The plans had been made weeks before. My friend and I were going to do something for New Year's Eve.
Initially it was to fly to Budapest and explore the candle-lit catacombs, but a cash-flow problem shelved that idea. Instead, we would travel closer to home or celebrate quietly in his front room.
Now there was a second factor. He had fallen in love. I spoke to him shortly before we were due to meet to see what he wanted me to bring. He gasped, "But I'm going out with my boyfriend!"
It was said so virulently, so violently, that I immediately backed away. I was shocked, but I was blaming myself. I should have seen this coming! Though, in my defense, the romance was only a few days old.

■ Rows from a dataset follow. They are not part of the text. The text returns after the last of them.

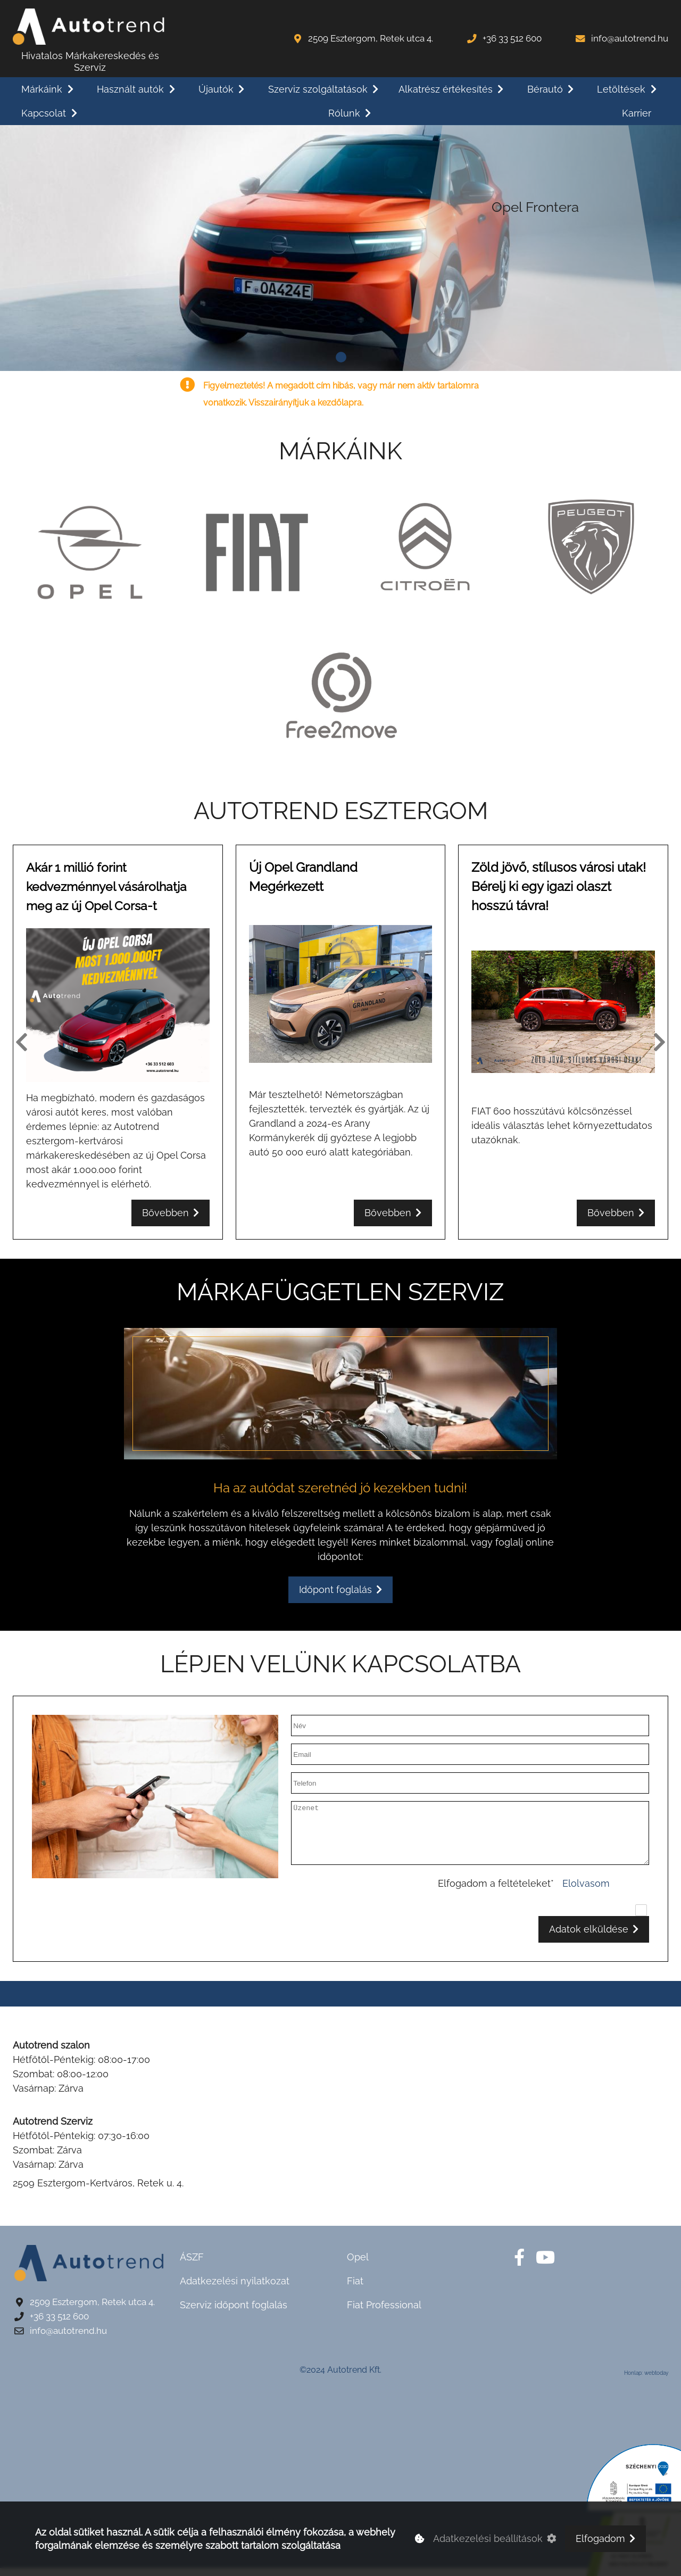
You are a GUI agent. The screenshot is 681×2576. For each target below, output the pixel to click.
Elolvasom (586, 1890)
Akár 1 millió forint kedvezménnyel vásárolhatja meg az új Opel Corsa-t (110, 894)
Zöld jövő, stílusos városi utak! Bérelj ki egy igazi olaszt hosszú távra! (558, 894)
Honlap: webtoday (646, 2381)
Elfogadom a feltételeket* (496, 1890)
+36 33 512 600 (512, 38)
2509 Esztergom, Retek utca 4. (370, 38)
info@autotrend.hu (629, 38)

He softened, though there was still a note of censure, "I can't even remember saying I'd come out with you." My memory flashed through Hungarian brochures and the resigned sigh, as we realized we weren't going. "Are you sure we did?"
I'd already lost. The whole weight of societal expectation was against me. No-one was going to support my feelings of rejection. It was a mere friendship against the enormity of romantic love. I have been here a dozen times or more with various people over the years.
Starting a relationship seems to bestow a license for behavior that would be deemed unacceptable in any other context. All bets are off. Long-standing arrangements, such as meeting up on a certain night every week or holidaying together, should be cancelled until further notice. Close friends are suddenly only in your presence under duress. They are not with you in mind or spirit. Their conversation is totally encapsulated in their sweetheart. There is no room in this scenario to hear about your concerns, your day, your issues.
Friends are there beforehand; and they will be the ones expected to pick up the pieces, should the romance all go wrong. In the meantime, they have to accept that, through no choice of their own, their whole lives have to change. There is a gap, which was once filled by the individual now in love. The result is a kind of mourning, yet it is a grief with sharper edges than usual.
They have to survive it vilified or in silence. Their friend's world view is now so restricted to thoughts and cravings for their lover, that nothing else remains. Prior conversations are lost to the ether. Attempting to remind them of anything pre-partner will elicit accusations of lying, misunderstanding, misconstruing what was really meant. In a very real way, it's the desperate tunnel vision of an addict securing their next fix.
Yet, unlike those reaching for heroin, this behavior is aided and abetted by cultural consent. Other friends might sympathize, family members might make the appropriate noises of consolation, but no-one will openly condemn the person falling in love. It's too cute. It's the natural way of the world. Expressing feelings of rejection or loss will merely hallmark you out as a child who doesn't understand these things.
There's only one permissible route to take, when confronted by the petty cruelties of those in love. That is to back away as quickly and politely as possible, then wait it out. The chemicals swilling through their bodies cannot last more than a year, before it levels out into a more sustainable emotion. Then they will be able to see again. Then they will be able to include others into their lives.
I swallowed my pride with my friend on the 'phone. I think I muttered something noncommittal like, "Yeah, maybe I did get it wrong." Then extricated myself from the conversation as quickly as possible.
I called my sister-in-law and asked if I could tag along with her party instead. She was confused and asked what had happened to my previous plans. "Oh! He's got Falling-in-Love-itis." I didn't have to say a single word in explanation. She grasped the whole situation simply from that.
So did everyone else. I never mentioned it again, because I learned my lessons well on that one, when I was just a child. But my sister-in-law was amused by the name that I'd given to the syndrome and shared it with those at the party. The sympathy came in little looks, brief smiles, the occasional gesture and hug, as well as the free drinks with a wink.
As long as the sharp end of the cruelties can be suffered in silence, then true love can be allowed to run its course. This love being, of course, the willingness to step back, forgive and be there to provide the shoulder to cry on, should the romance fall apart.